[Collected data entries]
******************************

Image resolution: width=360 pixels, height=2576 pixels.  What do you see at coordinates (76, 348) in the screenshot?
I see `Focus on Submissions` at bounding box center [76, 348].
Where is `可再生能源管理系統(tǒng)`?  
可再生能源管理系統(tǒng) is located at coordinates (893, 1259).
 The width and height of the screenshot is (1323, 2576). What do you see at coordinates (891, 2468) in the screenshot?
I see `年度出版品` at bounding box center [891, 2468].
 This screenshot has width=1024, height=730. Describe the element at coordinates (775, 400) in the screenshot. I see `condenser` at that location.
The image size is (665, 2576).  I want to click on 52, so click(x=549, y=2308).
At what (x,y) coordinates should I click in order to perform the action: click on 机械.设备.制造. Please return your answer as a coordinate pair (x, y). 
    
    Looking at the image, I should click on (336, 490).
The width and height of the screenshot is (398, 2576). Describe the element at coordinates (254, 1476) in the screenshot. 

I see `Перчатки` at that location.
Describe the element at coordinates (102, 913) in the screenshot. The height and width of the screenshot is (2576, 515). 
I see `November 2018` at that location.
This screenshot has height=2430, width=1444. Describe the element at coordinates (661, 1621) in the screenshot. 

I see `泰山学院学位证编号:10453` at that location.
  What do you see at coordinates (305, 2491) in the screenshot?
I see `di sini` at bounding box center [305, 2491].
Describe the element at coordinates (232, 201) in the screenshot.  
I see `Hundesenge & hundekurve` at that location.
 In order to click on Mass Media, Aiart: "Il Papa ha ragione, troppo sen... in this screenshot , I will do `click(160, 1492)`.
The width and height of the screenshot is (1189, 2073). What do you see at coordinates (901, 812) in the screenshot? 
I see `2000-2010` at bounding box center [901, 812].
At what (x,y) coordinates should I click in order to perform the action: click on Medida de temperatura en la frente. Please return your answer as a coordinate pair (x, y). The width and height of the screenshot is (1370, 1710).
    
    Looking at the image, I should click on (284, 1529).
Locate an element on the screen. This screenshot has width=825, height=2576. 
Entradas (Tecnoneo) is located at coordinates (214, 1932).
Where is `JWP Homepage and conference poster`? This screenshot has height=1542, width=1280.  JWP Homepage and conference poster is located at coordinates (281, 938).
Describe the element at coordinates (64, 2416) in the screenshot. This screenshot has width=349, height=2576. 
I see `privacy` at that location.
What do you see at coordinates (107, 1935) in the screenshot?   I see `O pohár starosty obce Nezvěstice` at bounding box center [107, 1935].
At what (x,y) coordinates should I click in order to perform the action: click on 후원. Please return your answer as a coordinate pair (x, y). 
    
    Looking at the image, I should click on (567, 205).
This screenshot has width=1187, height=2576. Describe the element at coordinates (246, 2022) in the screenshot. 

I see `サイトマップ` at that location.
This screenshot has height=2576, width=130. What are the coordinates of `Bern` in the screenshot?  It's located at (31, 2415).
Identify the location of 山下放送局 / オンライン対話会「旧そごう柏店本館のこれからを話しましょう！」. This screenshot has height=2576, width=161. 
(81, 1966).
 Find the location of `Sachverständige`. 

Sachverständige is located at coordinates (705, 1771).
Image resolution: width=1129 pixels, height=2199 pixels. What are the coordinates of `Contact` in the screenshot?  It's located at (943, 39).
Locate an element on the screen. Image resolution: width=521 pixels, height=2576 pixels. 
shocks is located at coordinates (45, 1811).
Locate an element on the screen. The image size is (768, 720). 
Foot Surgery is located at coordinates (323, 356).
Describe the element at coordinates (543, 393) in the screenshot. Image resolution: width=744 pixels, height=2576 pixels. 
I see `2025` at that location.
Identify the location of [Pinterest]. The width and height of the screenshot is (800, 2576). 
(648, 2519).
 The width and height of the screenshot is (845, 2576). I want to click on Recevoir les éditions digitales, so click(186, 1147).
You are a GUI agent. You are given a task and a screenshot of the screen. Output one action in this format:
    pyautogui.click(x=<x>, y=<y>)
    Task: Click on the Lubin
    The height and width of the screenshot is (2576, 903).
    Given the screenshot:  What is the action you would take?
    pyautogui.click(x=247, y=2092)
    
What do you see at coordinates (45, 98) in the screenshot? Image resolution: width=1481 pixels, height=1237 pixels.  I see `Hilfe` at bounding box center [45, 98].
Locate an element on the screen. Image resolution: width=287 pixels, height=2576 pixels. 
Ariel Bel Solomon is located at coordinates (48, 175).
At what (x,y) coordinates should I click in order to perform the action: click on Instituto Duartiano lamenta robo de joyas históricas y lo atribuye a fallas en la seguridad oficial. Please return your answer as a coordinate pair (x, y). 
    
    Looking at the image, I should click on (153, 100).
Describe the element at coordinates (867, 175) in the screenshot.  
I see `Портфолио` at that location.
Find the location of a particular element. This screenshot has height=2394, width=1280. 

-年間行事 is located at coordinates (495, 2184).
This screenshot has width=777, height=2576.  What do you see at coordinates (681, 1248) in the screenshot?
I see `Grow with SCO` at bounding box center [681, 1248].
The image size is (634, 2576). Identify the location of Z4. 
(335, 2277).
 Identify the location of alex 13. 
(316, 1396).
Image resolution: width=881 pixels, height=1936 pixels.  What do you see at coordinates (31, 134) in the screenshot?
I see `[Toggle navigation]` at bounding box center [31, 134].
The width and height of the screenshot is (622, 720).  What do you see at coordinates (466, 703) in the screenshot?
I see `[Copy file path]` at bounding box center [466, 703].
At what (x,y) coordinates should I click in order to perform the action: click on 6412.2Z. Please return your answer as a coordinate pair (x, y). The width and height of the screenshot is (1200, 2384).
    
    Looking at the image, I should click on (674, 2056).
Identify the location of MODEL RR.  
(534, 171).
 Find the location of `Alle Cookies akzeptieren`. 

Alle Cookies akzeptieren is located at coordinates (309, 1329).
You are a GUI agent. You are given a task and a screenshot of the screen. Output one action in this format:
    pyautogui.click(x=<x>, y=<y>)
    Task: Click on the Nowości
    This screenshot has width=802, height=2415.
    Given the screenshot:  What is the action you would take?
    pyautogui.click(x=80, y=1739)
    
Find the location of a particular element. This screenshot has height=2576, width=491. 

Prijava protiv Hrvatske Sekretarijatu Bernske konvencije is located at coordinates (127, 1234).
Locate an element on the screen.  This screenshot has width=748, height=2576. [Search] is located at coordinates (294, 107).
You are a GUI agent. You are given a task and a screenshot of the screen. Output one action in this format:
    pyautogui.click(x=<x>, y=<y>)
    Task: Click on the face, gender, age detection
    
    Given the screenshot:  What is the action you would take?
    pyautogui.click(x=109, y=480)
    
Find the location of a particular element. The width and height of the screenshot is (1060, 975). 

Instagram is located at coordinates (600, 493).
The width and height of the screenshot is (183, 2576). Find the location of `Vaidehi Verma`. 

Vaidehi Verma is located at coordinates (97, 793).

******************************

*TASK OBJECTIVE:*
Including any blank lines, repeat the data exactly.

*RESPONSE TO THIS TASK:*
Image resolution: width=360 pixels, height=2576 pixels.  What do you see at coordinates (76, 348) in the screenshot?
I see `Focus on Submissions` at bounding box center [76, 348].
Where is `可再生能源管理系統(tǒng)`?  
可再生能源管理系統(tǒng) is located at coordinates (893, 1259).
 The width and height of the screenshot is (1323, 2576). What do you see at coordinates (891, 2468) in the screenshot?
I see `年度出版品` at bounding box center [891, 2468].
 This screenshot has width=1024, height=730. Describe the element at coordinates (775, 400) in the screenshot. I see `condenser` at that location.
The image size is (665, 2576).  I want to click on 52, so click(x=549, y=2308).
At what (x,y) coordinates should I click in order to perform the action: click on 机械.设备.制造. Please return your answer as a coordinate pair (x, y). 
    
    Looking at the image, I should click on (336, 490).
The width and height of the screenshot is (398, 2576). Describe the element at coordinates (254, 1476) in the screenshot. 

I see `Перчатки` at that location.
Describe the element at coordinates (102, 913) in the screenshot. The height and width of the screenshot is (2576, 515). 
I see `November 2018` at that location.
This screenshot has height=2430, width=1444. Describe the element at coordinates (661, 1621) in the screenshot. 

I see `泰山学院学位证编号:10453` at that location.
  What do you see at coordinates (305, 2491) in the screenshot?
I see `di sini` at bounding box center [305, 2491].
Describe the element at coordinates (232, 201) in the screenshot.  
I see `Hundesenge & hundekurve` at that location.
 In order to click on Mass Media, Aiart: "Il Papa ha ragione, troppo sen... in this screenshot , I will do `click(160, 1492)`.
The width and height of the screenshot is (1189, 2073). What do you see at coordinates (901, 812) in the screenshot? 
I see `2000-2010` at bounding box center [901, 812].
At what (x,y) coordinates should I click in order to perform the action: click on Medida de temperatura en la frente. Please return your answer as a coordinate pair (x, y). The width and height of the screenshot is (1370, 1710).
    
    Looking at the image, I should click on (284, 1529).
Locate an element on the screen. This screenshot has width=825, height=2576. 
Entradas (Tecnoneo) is located at coordinates (214, 1932).
Where is `JWP Homepage and conference poster`? This screenshot has height=1542, width=1280.  JWP Homepage and conference poster is located at coordinates (281, 938).
Describe the element at coordinates (64, 2416) in the screenshot. This screenshot has width=349, height=2576. 
I see `privacy` at that location.
What do you see at coordinates (107, 1935) in the screenshot?   I see `O pohár starosty obce Nezvěstice` at bounding box center [107, 1935].
At what (x,y) coordinates should I click in order to perform the action: click on 후원. Please return your answer as a coordinate pair (x, y). 
    
    Looking at the image, I should click on (567, 205).
This screenshot has width=1187, height=2576. Describe the element at coordinates (246, 2022) in the screenshot. 

I see `サイトマップ` at that location.
This screenshot has height=2576, width=130. What are the coordinates of `Bern` in the screenshot?  It's located at (31, 2415).
Identify the location of 山下放送局 / オンライン対話会「旧そごう柏店本館のこれからを話しましょう！」. This screenshot has height=2576, width=161. 
(81, 1966).
 Find the location of `Sachverständige`. 

Sachverständige is located at coordinates (705, 1771).
Image resolution: width=1129 pixels, height=2199 pixels. What are the coordinates of `Contact` in the screenshot?  It's located at (943, 39).
Locate an element on the screen. Image resolution: width=521 pixels, height=2576 pixels. 
shocks is located at coordinates (45, 1811).
Locate an element on the screen. The image size is (768, 720). 
Foot Surgery is located at coordinates (323, 356).
Describe the element at coordinates (543, 393) in the screenshot. Image resolution: width=744 pixels, height=2576 pixels. 
I see `2025` at that location.
Identify the location of [Pinterest]. The width and height of the screenshot is (800, 2576). 
(648, 2519).
 The width and height of the screenshot is (845, 2576). I want to click on Recevoir les éditions digitales, so click(186, 1147).
You are a GUI agent. You are given a task and a screenshot of the screen. Output one action in this format:
    pyautogui.click(x=<x>, y=<y>)
    Task: Click on the Lubin
    The height and width of the screenshot is (2576, 903).
    Given the screenshot:  What is the action you would take?
    pyautogui.click(x=247, y=2092)
    
What do you see at coordinates (45, 98) in the screenshot? Image resolution: width=1481 pixels, height=1237 pixels.  I see `Hilfe` at bounding box center [45, 98].
Locate an element on the screen. Image resolution: width=287 pixels, height=2576 pixels. 
Ariel Bel Solomon is located at coordinates (48, 175).
At what (x,y) coordinates should I click in order to perform the action: click on Instituto Duartiano lamenta robo de joyas históricas y lo atribuye a fallas en la seguridad oficial. Please return your answer as a coordinate pair (x, y). 
    
    Looking at the image, I should click on (153, 100).
Describe the element at coordinates (867, 175) in the screenshot.  
I see `Портфолио` at that location.
Find the location of a particular element. This screenshot has height=2394, width=1280. 

-年間行事 is located at coordinates (495, 2184).
This screenshot has width=777, height=2576.  What do you see at coordinates (681, 1248) in the screenshot?
I see `Grow with SCO` at bounding box center [681, 1248].
The image size is (634, 2576). Identify the location of Z4. 
(335, 2277).
 Identify the location of alex 13. 
(316, 1396).
Image resolution: width=881 pixels, height=1936 pixels.  What do you see at coordinates (31, 134) in the screenshot?
I see `[Toggle navigation]` at bounding box center [31, 134].
The width and height of the screenshot is (622, 720).  What do you see at coordinates (466, 703) in the screenshot?
I see `[Copy file path]` at bounding box center [466, 703].
At what (x,y) coordinates should I click in order to perform the action: click on 6412.2Z. Please return your answer as a coordinate pair (x, y). The width and height of the screenshot is (1200, 2384).
    
    Looking at the image, I should click on (674, 2056).
Identify the location of MODEL RR.  
(534, 171).
 Find the location of `Alle Cookies akzeptieren`. 

Alle Cookies akzeptieren is located at coordinates (309, 1329).
You are a GUI agent. You are given a task and a screenshot of the screen. Output one action in this format:
    pyautogui.click(x=<x>, y=<y>)
    Task: Click on the Nowości
    This screenshot has width=802, height=2415.
    Given the screenshot:  What is the action you would take?
    pyautogui.click(x=80, y=1739)
    
Find the location of a particular element. This screenshot has height=2576, width=491. 

Prijava protiv Hrvatske Sekretarijatu Bernske konvencije is located at coordinates (127, 1234).
Locate an element on the screen.  This screenshot has width=748, height=2576. [Search] is located at coordinates (294, 107).
You are a GUI agent. You are given a task and a screenshot of the screen. Output one action in this format:
    pyautogui.click(x=<x>, y=<y>)
    Task: Click on the face, gender, age detection
    
    Given the screenshot:  What is the action you would take?
    pyautogui.click(x=109, y=480)
    
Find the location of a particular element. The width and height of the screenshot is (1060, 975). 

Instagram is located at coordinates (600, 493).
The width and height of the screenshot is (183, 2576). Find the location of `Vaidehi Verma`. 

Vaidehi Verma is located at coordinates (97, 793).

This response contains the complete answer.